Approaches
Convolutional Neural Network
Convolutional Neural Network (CNN) is similar to a multilayer perceptron which has been designed for reduced processing requirements. The layers of a CNN consist of an input layer, an output layer and a hidden layer that includes multiple convolutional layers, pooling layers, fully connected layers and normalization layers.
As we can see from the image, after a series of operations, CNN is able to produce a summarised result which tells users what the input is (classification). Nevertheless, when it comes to object detection, which includes multiple objects which users want to identify, CNN is insufficient to support since it cannot tell where objects are.
A naive approach to solve this problem would be to take different regions of interest from the image, and use CNN to classify the object within that region. The problem is that the objects might have different spatial locations within the image and different aspect ratios. Thus, it induces a huge number of regions scanning and this could lead to computationally blow up.
Region with CNN [1]
Region with CNN (R-CNN) was the first approach proposed to improve the naive CNN method. It first adopts selective search to extract 2000 region proposals from the input, which are potential object to be classified by CNN.

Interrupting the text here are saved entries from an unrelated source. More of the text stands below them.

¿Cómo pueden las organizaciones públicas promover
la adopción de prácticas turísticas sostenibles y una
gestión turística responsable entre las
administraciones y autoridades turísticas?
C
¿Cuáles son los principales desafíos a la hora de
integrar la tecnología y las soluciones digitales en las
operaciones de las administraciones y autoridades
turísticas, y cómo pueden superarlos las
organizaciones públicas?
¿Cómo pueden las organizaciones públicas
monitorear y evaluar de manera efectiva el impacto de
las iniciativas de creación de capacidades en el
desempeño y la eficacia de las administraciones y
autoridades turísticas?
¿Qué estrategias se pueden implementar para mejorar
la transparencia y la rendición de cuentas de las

More efficient as it is compared to CNN's unbounded box number production, it still takes a long time to train the network as it has to process 2000 region proposals per input, let alone make processing in real time. What's worse, the selective search algorithm does not learn since it is a fixed algorithm, which could cause the generation of bad candidate region proposals.
Fast R-CNN [2]
After realising the critical defect of R-CNN (i.e., computationally heavy), the author of R-CNN proposes a improved approach -- Fast R-CNN. It is similar to R-CNN. However, instead of generating then inputting the region proposals to CNN, it directly feed the input image to the CNN to generate a convolutional feature map, where Fast R-CNN identifies the region proposals are, and input them to next layer by using RoI pooling layer. From RoI feature vector, it predicts the class and also the location of the bounding box.

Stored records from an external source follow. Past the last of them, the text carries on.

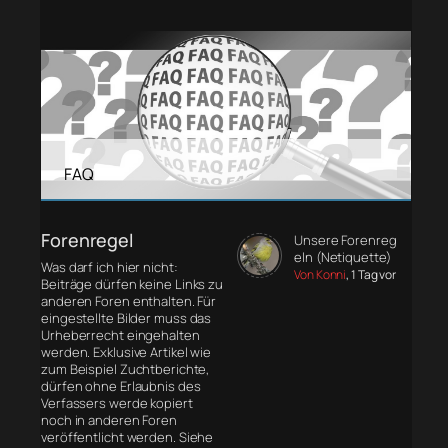
FAQ
Forenregel
Unsere Forenreg
eln (Netiquette)
Was darf ich hier nicht:
Von Konni
, 1 Tag vor
Beiträge dürfen keine Links zu
anderen Foren enthalten. Für
eingestellte Bilder muss das
Urheberrecht eingehalten
werden. Exklusive Artikel wie
zum Beispiel Zuchtberichte,
dürfen ohne Erlaubnis des
Verfassers werde kopiert
noch in anderen Foren
veröffentlicht werden. Siehe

Even if Fast R-CNN is faster with only doing convolution operation once per input and generate region proposals later, it still cannot process in real time since the large number of region proposals is the bottleneck which affects its performance.
Faster R-CNN [3]
The fatal bottleneck for R-CNN and Fast R-CNN is the computational heaviness of selective search for region proposals generations. Therefore, Faster R-CNN is introduced to improve the efficiency of the workload by eliminating selective search. It applies another layer of network to detect region proposals, and reshaped them using a RoI pooling layer which is then used to classify the image in the proposed region and predict the location of bounding boxes.
The process is a lot faster and can almost be done in real time, but may not be ideal for self-driving scenario as it requires really fast processing.
You Only Look Once [4][5]
R-CNN, Fast R-CNN, and Faster R-CNN all have two steps processing an image -- classification (identify classes) and linear regression (determine boxes sizes and locations), and they rarely look at the entire input image. Different from the above two-step regional based approaches, You Only Look Once (YOLO) is proposed to predict bounding boxes and class probabilities for the boxes by a single convolutional network as the following figure.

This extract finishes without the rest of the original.